Tag: qaraite waqf

2 records found
Deed of lease. Location: Cairo. Dated: Monday, 27 Tammuz 1613 Seleucid = Shawwāl 701 AH, which is June 1302 CE. The elders of the Qaraite Jews of Cairo lease the right of way (sulūka) through a doorway of the street of the synagogue (darb al-kanīs), "may it soon be reopened" (in Hebrew in an otherwise Judaeo-Arabic text), to al-Ṣafiyy Abū l-Maḥāsin b. al-Asʿad Abū l-Ḥasan, for 6 dirhems per year. During the persecutions of 1301–02, the houses of worship of Christians and Jews were closed by the Muslim authorities for about a year until the Byzantine emperor and other Christian monarches obtained their (partial) reopening (see Strauss, Mamluks, I, 86–87). Information from Goitein, Med Soc II, p. 435 (Appendix A, #173). ASE.

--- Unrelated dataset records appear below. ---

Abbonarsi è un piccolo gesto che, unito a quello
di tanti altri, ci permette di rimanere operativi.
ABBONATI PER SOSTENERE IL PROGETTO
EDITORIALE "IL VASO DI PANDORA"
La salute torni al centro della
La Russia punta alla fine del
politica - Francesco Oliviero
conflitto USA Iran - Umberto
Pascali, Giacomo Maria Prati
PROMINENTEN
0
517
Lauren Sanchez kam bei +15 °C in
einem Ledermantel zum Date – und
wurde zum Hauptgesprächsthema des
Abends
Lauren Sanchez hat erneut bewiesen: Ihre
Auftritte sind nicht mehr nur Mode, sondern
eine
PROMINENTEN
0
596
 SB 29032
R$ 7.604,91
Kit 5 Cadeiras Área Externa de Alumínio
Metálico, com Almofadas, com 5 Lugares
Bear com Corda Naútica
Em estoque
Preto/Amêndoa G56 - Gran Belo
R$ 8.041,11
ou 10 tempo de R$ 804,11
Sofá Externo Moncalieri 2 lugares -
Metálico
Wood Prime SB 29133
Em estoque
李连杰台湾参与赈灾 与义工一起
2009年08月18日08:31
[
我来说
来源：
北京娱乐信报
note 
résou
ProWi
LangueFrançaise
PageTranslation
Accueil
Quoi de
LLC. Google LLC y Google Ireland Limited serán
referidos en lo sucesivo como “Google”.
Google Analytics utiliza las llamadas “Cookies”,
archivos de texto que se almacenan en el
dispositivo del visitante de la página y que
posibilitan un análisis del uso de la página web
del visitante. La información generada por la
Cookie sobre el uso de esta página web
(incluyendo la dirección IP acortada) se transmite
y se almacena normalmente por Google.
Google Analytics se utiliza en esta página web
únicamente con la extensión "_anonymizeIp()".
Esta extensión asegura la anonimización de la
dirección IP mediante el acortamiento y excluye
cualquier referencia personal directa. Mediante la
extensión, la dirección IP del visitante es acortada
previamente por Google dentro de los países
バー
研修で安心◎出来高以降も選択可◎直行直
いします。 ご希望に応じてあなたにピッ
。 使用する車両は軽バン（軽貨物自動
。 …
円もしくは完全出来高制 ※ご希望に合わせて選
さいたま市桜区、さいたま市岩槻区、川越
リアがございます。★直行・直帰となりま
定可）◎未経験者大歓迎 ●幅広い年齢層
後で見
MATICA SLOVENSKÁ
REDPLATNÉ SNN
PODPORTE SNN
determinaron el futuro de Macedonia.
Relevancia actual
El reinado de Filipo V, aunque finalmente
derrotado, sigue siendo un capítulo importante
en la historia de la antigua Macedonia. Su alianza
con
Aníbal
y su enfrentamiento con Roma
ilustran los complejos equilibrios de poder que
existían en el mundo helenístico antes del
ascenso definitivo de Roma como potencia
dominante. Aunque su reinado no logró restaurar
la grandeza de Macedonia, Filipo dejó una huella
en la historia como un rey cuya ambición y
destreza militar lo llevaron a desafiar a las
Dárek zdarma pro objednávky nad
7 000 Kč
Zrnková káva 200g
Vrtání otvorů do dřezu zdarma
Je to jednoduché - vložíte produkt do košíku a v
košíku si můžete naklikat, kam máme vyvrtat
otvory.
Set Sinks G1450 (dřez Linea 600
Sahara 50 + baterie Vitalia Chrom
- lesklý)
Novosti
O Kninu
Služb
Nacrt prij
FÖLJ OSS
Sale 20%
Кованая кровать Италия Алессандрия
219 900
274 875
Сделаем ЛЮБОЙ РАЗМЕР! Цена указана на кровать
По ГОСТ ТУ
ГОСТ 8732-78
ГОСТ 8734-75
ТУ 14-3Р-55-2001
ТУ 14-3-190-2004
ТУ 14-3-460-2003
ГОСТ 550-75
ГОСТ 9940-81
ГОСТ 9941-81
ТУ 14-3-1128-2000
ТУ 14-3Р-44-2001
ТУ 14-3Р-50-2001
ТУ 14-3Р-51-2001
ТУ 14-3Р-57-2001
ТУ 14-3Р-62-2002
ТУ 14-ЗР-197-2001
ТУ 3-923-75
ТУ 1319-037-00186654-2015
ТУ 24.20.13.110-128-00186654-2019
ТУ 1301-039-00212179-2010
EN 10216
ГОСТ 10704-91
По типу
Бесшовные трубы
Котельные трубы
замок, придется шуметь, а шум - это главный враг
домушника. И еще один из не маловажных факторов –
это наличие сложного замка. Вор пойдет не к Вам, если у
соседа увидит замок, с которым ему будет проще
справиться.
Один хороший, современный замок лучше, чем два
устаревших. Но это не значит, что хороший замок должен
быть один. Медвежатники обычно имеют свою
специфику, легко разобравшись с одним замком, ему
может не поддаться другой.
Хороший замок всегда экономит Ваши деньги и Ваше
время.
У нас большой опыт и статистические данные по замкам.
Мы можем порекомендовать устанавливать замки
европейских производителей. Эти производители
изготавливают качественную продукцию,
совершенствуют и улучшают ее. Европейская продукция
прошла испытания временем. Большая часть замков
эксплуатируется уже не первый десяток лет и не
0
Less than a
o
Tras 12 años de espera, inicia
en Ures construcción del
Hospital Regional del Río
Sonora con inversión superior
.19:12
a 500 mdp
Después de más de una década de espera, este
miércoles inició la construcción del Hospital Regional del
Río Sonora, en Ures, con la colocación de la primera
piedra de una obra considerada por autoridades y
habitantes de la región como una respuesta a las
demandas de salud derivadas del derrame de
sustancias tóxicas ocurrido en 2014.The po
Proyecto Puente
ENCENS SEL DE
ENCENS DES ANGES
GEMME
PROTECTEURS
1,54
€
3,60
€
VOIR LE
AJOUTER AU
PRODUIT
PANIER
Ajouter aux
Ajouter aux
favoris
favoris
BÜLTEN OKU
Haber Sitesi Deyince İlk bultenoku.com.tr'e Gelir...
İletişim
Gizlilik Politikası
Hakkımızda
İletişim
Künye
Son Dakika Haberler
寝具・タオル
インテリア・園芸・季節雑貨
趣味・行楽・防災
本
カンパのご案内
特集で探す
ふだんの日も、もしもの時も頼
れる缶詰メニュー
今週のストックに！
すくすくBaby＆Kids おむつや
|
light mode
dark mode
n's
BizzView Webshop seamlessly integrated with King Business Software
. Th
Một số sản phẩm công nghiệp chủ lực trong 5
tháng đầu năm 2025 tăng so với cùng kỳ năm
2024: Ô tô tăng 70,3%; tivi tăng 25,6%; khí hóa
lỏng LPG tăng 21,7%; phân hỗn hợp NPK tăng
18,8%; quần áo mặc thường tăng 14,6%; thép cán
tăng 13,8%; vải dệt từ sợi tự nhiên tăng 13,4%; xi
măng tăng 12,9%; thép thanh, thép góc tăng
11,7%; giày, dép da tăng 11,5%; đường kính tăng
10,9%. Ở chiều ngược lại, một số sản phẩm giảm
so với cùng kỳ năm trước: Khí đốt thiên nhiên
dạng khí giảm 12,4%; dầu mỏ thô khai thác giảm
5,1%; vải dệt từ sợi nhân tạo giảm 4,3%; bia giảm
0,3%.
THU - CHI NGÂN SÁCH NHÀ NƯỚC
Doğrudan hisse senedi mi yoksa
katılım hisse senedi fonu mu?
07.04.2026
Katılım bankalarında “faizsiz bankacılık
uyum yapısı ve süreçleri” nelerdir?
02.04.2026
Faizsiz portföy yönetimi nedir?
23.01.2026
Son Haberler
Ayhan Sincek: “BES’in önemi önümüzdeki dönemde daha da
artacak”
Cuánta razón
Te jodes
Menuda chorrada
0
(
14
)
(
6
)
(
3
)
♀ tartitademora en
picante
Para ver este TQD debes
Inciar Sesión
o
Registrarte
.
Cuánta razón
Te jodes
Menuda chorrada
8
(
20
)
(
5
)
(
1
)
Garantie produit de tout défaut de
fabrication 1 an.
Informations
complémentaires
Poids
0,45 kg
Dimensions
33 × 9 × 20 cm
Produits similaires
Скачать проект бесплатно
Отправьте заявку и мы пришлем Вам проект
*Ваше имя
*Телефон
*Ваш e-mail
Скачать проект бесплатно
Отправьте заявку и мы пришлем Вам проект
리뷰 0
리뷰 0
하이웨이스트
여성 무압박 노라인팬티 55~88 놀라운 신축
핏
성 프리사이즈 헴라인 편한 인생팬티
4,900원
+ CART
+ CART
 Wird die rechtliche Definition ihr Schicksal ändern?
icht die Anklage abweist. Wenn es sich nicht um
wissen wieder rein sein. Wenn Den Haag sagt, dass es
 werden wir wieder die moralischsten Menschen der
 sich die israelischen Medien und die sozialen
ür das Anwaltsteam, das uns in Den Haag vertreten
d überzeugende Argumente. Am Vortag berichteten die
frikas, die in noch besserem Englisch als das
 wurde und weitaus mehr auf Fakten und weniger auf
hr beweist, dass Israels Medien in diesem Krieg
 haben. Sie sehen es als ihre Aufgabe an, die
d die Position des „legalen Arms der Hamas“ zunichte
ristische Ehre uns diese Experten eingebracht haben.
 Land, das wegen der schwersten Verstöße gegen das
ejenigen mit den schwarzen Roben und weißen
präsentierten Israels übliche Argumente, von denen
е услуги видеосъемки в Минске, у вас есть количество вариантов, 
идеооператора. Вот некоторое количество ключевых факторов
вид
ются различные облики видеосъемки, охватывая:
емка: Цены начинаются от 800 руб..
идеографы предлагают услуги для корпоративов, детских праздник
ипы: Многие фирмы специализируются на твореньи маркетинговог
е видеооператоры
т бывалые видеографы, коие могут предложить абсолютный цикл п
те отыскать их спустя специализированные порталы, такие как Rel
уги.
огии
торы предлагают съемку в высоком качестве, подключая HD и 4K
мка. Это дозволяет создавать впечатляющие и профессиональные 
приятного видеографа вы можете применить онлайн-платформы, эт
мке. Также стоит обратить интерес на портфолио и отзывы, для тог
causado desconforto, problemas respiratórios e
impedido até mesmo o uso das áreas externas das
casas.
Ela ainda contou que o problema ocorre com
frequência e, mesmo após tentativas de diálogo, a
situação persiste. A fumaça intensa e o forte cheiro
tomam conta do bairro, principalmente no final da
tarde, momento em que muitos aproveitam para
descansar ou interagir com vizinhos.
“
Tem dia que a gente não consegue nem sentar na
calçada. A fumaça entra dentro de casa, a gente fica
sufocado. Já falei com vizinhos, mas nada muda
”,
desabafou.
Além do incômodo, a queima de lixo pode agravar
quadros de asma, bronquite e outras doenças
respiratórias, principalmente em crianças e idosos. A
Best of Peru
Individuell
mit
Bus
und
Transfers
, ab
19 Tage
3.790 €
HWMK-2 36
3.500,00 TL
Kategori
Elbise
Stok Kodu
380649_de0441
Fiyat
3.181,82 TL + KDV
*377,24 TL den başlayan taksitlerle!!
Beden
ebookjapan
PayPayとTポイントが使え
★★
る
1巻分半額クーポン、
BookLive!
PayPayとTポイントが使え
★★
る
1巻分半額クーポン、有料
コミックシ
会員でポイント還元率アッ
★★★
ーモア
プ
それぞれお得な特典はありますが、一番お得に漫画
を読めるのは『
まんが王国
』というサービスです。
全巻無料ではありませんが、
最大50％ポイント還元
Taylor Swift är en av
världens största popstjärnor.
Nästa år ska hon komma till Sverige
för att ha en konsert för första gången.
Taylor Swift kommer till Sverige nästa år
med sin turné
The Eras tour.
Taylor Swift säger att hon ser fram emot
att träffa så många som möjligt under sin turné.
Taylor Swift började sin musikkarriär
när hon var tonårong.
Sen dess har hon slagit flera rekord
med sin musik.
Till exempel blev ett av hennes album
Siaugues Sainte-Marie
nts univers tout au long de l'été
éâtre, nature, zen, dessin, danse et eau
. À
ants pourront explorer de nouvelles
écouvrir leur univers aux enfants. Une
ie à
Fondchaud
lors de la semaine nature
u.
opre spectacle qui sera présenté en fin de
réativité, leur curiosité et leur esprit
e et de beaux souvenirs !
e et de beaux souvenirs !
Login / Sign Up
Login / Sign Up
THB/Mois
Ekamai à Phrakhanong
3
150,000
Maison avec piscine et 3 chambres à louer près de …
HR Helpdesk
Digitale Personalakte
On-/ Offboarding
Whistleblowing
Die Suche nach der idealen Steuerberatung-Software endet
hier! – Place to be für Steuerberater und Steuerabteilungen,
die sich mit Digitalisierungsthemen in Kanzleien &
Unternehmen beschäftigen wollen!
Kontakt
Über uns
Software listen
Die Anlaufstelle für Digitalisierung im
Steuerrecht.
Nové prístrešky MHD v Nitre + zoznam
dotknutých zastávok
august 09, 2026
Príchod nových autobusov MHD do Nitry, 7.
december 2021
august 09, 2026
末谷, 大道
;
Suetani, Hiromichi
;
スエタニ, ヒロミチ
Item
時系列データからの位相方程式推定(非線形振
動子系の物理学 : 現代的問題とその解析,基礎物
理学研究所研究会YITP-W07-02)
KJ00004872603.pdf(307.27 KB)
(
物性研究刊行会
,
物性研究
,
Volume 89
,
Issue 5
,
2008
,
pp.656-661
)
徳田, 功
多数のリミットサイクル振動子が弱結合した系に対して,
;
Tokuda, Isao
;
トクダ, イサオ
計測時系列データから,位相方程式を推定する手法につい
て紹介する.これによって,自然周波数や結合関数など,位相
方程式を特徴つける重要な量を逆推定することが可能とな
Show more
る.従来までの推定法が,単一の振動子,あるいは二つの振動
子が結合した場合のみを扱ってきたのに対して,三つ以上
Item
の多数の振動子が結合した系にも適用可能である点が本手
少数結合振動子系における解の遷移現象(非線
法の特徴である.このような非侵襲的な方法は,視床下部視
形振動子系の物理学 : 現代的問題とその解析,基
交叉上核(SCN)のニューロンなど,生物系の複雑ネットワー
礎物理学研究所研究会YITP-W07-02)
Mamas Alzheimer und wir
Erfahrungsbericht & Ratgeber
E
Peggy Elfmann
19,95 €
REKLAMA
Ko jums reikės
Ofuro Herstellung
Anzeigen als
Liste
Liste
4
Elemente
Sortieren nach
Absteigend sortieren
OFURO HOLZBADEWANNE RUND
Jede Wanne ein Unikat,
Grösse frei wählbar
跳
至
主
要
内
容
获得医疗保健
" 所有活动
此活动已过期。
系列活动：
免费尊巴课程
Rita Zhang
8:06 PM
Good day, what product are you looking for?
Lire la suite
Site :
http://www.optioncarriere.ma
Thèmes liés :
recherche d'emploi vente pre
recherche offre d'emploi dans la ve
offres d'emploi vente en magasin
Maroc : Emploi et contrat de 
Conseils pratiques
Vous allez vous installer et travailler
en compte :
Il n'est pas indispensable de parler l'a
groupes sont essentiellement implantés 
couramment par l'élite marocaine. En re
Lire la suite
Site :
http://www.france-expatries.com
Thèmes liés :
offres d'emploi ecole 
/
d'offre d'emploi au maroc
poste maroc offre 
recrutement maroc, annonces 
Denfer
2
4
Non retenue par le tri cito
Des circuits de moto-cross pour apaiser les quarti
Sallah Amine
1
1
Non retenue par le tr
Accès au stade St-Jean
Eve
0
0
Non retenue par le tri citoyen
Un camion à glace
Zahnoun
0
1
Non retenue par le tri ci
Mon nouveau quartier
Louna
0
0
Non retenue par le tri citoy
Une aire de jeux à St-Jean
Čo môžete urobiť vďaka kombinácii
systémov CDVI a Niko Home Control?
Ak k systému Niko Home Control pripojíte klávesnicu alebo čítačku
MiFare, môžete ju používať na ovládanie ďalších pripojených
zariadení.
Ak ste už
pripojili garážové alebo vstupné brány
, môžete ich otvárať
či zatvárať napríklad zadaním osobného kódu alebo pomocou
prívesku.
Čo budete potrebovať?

Legal testimony, Qaraite. In Judaeo-Arabic. Dated: Sunday, 17 Heshvan 5472 AM, which is 1711 CE. It has to do with the floor (ṭabaqa) that is across from the mill, above the house of Raẓon ha-Rofe. The floor belongs to the Qaraite waqf. Elishaʿ and his brother Avraham al-Sākit were living there, and it fell into a ruin. The miller Yūsur Muḥibb sued them to remove the hazardous ruin. They stated that they could not afford to do so, but agreed to vacate their rights to the dwelling and have it revert to the waqf, which would then be responsible for the repairs.